## RECORDS PROVIDED
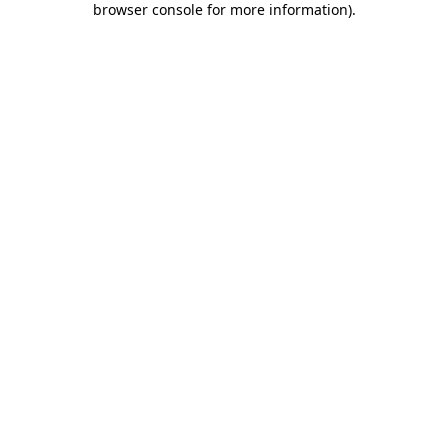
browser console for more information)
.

* * *

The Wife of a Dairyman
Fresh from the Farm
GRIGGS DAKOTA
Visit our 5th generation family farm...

## INSTRUCTIONS TO FOLLOW
When you reach the line in the material above that holds "The Wife of a Dairyman", begin reproducing lines exactly, and stop after the line that holds "Visit our 5th generation family farm...".

## TASK OUTPUT
The Wife of a Dairyman
Fresh from the Farm
GRIGGS DAKOTA
Visit our 5th generation family farm...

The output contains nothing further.